(Task item): For this exercise, copy exactly every line from the one holding "extract all elements" through the end of the data, both included. Omit pictures.

(Material for the task):

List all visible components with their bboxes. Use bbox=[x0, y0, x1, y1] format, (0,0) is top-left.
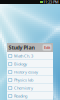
staticText: Biology bbox=[14, 61, 27, 67]
staticText: Study Plan bbox=[8, 44, 34, 51]
staticText: Edit bbox=[44, 45, 50, 50]
staticText: 11:23 PM bbox=[43, 0, 59, 5]
button[interactable]: Biology bbox=[7, 60, 53, 68]
button[interactable]: Edit bbox=[42, 44, 52, 51]
staticText: Chemistry bbox=[14, 85, 33, 91]
button[interactable]: Math Ch. 3 bbox=[7, 52, 53, 60]
staticText: Math Ch. 3 bbox=[14, 53, 33, 59]
button[interactable]: Chemistry bbox=[7, 84, 53, 92]
button[interactable]: Reading bbox=[7, 92, 53, 100]
button[interactable]: Physics lab bbox=[7, 76, 53, 84]
staticText: Reading bbox=[14, 93, 27, 99]
staticText: Physics lab bbox=[14, 77, 33, 83]
button[interactable]: History essay bbox=[7, 68, 53, 76]
staticText: History essay bbox=[14, 69, 38, 75]
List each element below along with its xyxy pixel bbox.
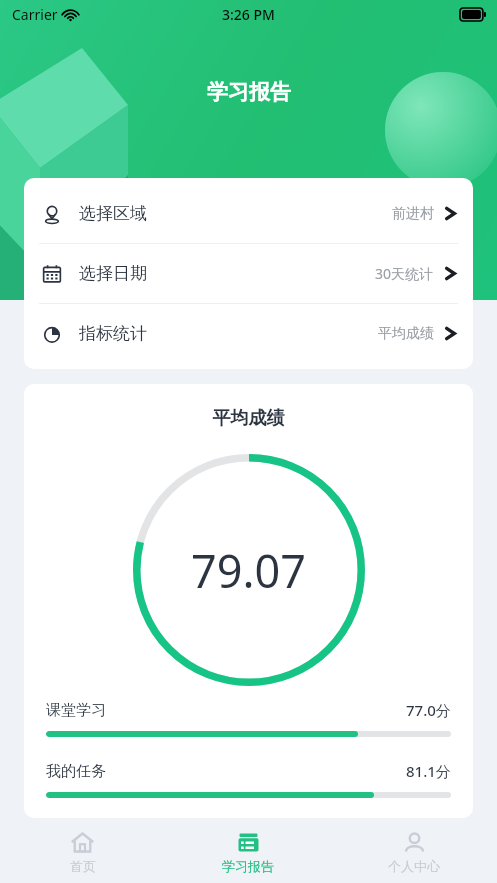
staticText: 30天统计 — [375, 264, 434, 283]
staticText: 平均成绩 — [378, 325, 434, 343]
staticText: 选择日期 — [79, 263, 147, 284]
staticText: 我的任务 — [46, 762, 106, 781]
button[interactable]: 学习报告 — [165, 820, 331, 883]
button[interactable]: 首页 — [0, 820, 165, 883]
staticText: 首页 — [70, 858, 96, 874]
button[interactable]: 选择日期 — [24, 244, 473, 303]
staticText: 选择区域 — [79, 203, 147, 224]
staticText: 前进村 — [392, 205, 434, 223]
staticText: 平均成绩 — [24, 407, 473, 430]
staticText: 77.0分 — [406, 700, 451, 720]
staticText: 学习报告 — [222, 858, 274, 874]
staticText: 课堂学习 — [46, 701, 106, 720]
button[interactable]: 选择区域 — [24, 184, 473, 243]
staticText: 指标统计 — [79, 323, 147, 344]
staticText: 79.07 — [191, 540, 307, 601]
staticText: 学习报告 — [207, 79, 291, 105]
staticText: 个人中心 — [388, 858, 440, 874]
staticText: Carrier — [12, 5, 58, 24]
button[interactable]: 个人中心 — [331, 820, 497, 883]
staticText: 81.1分 — [406, 761, 451, 781]
button[interactable]: 指标统计 — [24, 304, 473, 363]
staticText: 3:26 PM — [222, 5, 275, 24]
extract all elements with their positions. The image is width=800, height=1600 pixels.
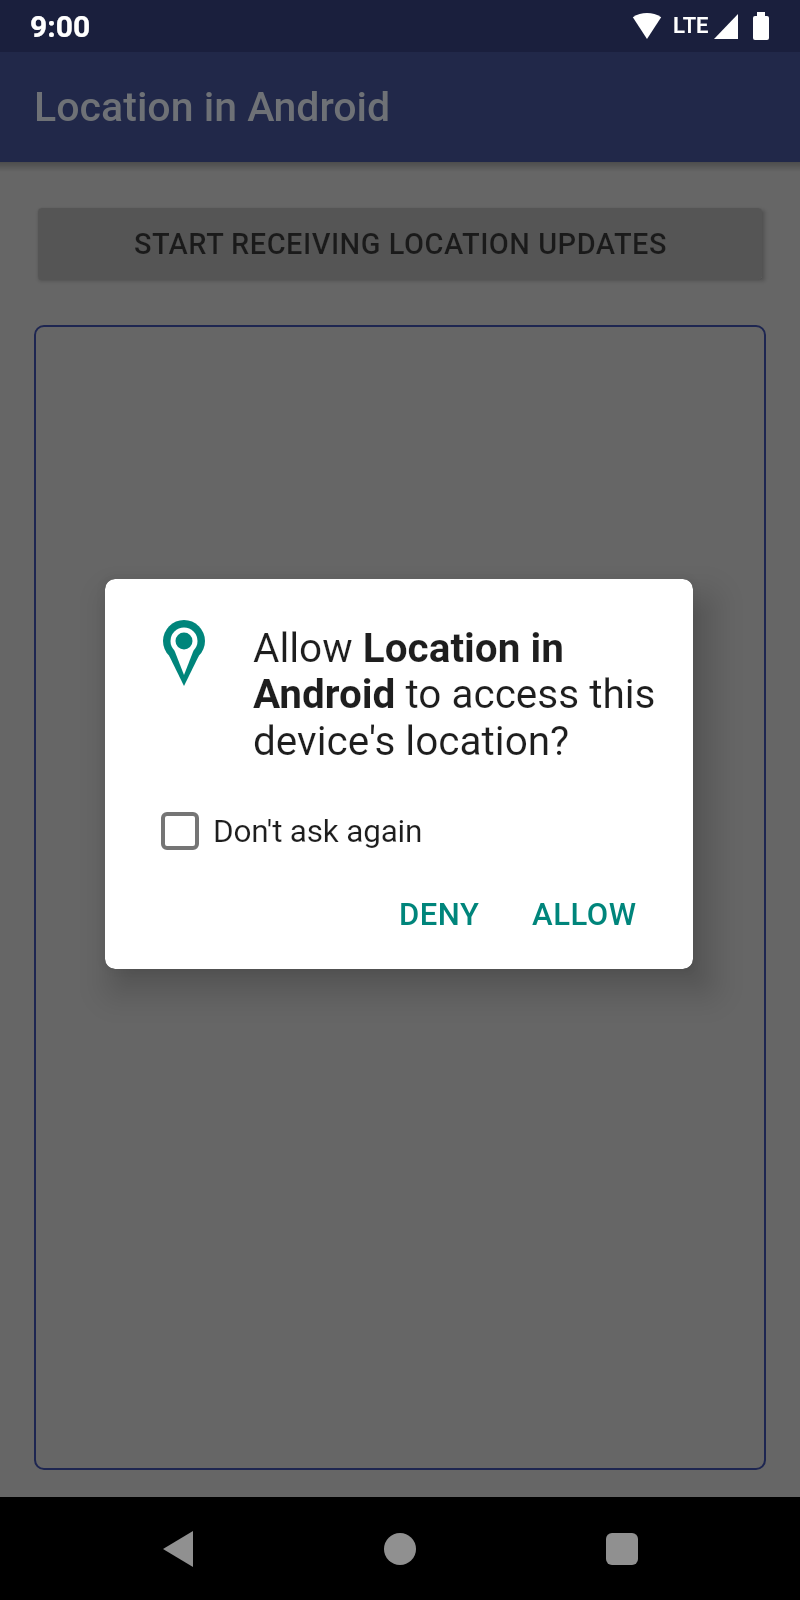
button[interactable]: DENY — [391, 888, 488, 940]
staticText: ALLOW — [532, 896, 637, 932]
staticText: DENY — [399, 896, 480, 932]
staticText: 9:00 — [30, 9, 91, 44]
staticText: Don't ask again — [213, 813, 423, 850]
button[interactable] — [368, 1517, 432, 1581]
button[interactable]: START RECEIVING LOCATION UPDATES — [38, 208, 762, 280]
button[interactable] — [146, 1517, 210, 1581]
staticText: Location in Android — [34, 83, 391, 131]
button[interactable]: ALLOW — [524, 888, 645, 940]
button[interactable] — [590, 1517, 654, 1581]
staticText: START RECEIVING LOCATION UPDATES — [134, 227, 667, 261]
staticText: Allow Location in Android to access this… — [253, 624, 665, 765]
staticText: LTE — [673, 13, 709, 39]
button[interactable]: Don't ask again — [161, 812, 423, 850]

(Exercise output):
extract all elements with their positions. The image is width=800, height=1600 pixels.
button[interactable]: DENY — [391, 888, 488, 940]
staticText: ALLOW — [532, 896, 637, 932]
staticText: DENY — [399, 896, 480, 932]
staticText: 9:00 — [30, 9, 91, 44]
staticText: Don't ask again — [213, 813, 423, 850]
button[interactable] — [368, 1517, 432, 1581]
button[interactable]: START RECEIVING LOCATION UPDATES — [38, 208, 762, 280]
button[interactable] — [146, 1517, 210, 1581]
staticText: Location in Android — [34, 83, 391, 131]
button[interactable]: ALLOW — [524, 888, 645, 940]
button[interactable] — [590, 1517, 654, 1581]
staticText: START RECEIVING LOCATION UPDATES — [134, 227, 667, 261]
staticText: Allow Location in Android to access this… — [253, 624, 665, 765]
staticText: LTE — [673, 13, 709, 39]
button[interactable]: Don't ask again — [161, 812, 423, 850]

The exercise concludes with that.